Line by line, give the data again exactly as it appears, but without pictures.
[[ INFORMATION PROVIDED open ]]
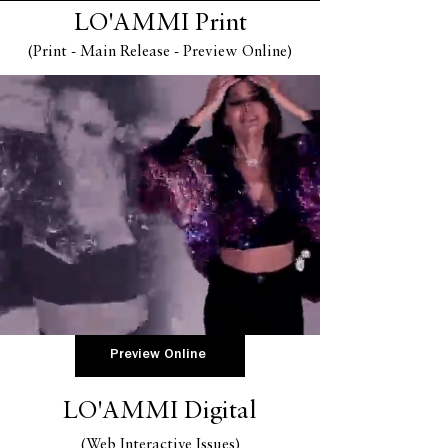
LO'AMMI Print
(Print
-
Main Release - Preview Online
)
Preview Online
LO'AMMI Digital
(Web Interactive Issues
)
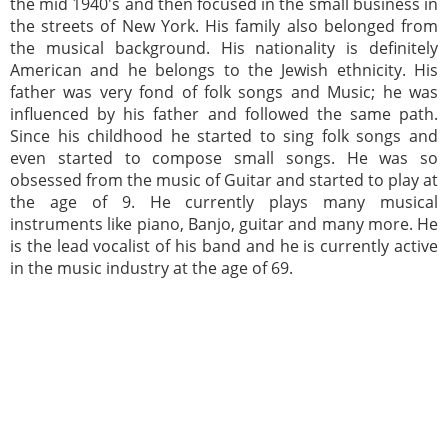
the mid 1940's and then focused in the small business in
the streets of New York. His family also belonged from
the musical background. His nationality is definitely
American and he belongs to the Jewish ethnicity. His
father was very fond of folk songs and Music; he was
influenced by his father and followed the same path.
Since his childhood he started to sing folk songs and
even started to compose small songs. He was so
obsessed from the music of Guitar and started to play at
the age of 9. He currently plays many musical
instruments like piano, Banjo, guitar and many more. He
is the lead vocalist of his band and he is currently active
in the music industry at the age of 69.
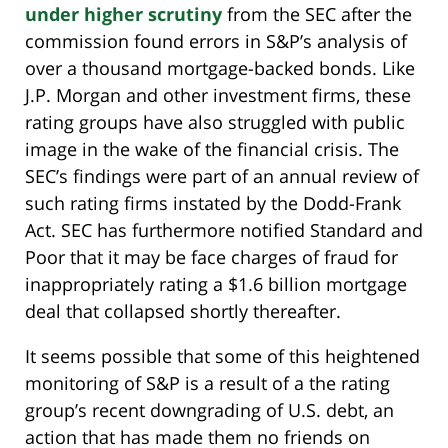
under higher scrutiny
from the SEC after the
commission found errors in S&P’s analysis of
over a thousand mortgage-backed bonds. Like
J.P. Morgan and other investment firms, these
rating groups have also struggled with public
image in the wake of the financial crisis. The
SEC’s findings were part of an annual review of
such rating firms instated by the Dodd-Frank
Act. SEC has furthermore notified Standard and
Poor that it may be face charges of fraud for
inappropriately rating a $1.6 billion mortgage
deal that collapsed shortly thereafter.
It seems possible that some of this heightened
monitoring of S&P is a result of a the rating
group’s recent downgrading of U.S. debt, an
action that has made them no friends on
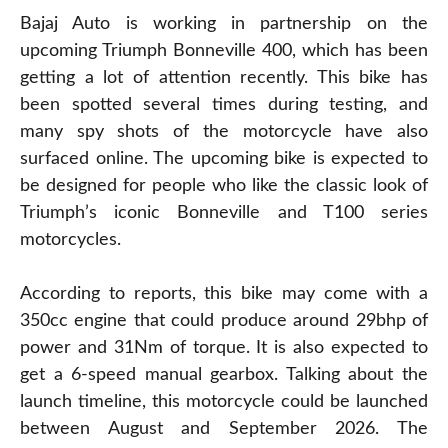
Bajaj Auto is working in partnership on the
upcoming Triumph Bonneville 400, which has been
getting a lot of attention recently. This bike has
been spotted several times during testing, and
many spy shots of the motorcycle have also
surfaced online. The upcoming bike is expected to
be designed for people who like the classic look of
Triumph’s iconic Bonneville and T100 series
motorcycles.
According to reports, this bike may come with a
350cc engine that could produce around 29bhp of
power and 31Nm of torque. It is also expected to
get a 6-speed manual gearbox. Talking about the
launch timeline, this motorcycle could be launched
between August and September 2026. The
[[ INFORMATION PROVIDED closed ]]
▶ _ANSWER TO THIS TASK_:
LO'AMMI Print
(Print
-
Main Release - Preview Online
)
Preview Online
LO'AMMI Digital
(Web Interactive Issues
)
the mid 1940's and then focused in the small business in
the streets of New York. His family also belonged from
the musical background. His nationality is definitely
American and he belongs to the Jewish ethnicity. His
father was very fond of folk songs and Music; he was
influenced by his father and followed the same path.
Since his childhood he started to sing folk songs and
even started to compose small songs. He was so
obsessed from the music of Guitar and started to play at
the age of 9. He currently plays many musical
instruments like piano, Banjo, guitar and many more. He
is the lead vocalist of his band and he is currently active
in the music industry at the age of 69.
under higher scrutiny
from the SEC after the
commission found errors in S&P’s analysis of
over a thousand mortgage-backed bonds. Like
J.P. Morgan and other investment firms, these
rating groups have also struggled with public
image in the wake of the financial crisis. The
SEC’s findings were part of an annual review of
such rating firms instated by the Dodd-Frank
Act. SEC has furthermore notified Standard and
Poor that it may be face charges of fraud for
inappropriately rating a $1.6 billion mortgage
deal that collapsed shortly thereafter.
It seems possible that some of this heightened
monitoring of S&P is a result of a the rating
group’s recent downgrading of U.S. debt, an
action that has made them no friends on
Bajaj Auto is working in partnership on the
upcoming Triumph Bonneville 400, which has been
getting a lot of attention recently. This bike has
been spotted several times during testing, and
many spy shots of the motorcycle have also
surfaced online. The upcoming bike is expected to
be designed for people who like the classic look of
Triumph’s iconic Bonneville and T100 series
motorcycles.
According to reports, this bike may come with a
350cc engine that could produce around 29bhp of
power and 31Nm of torque. It is also expected to
get a 6-speed manual gearbox. Talking about the
launch timeline, this motorcycle could be launched
between August and September 2026. The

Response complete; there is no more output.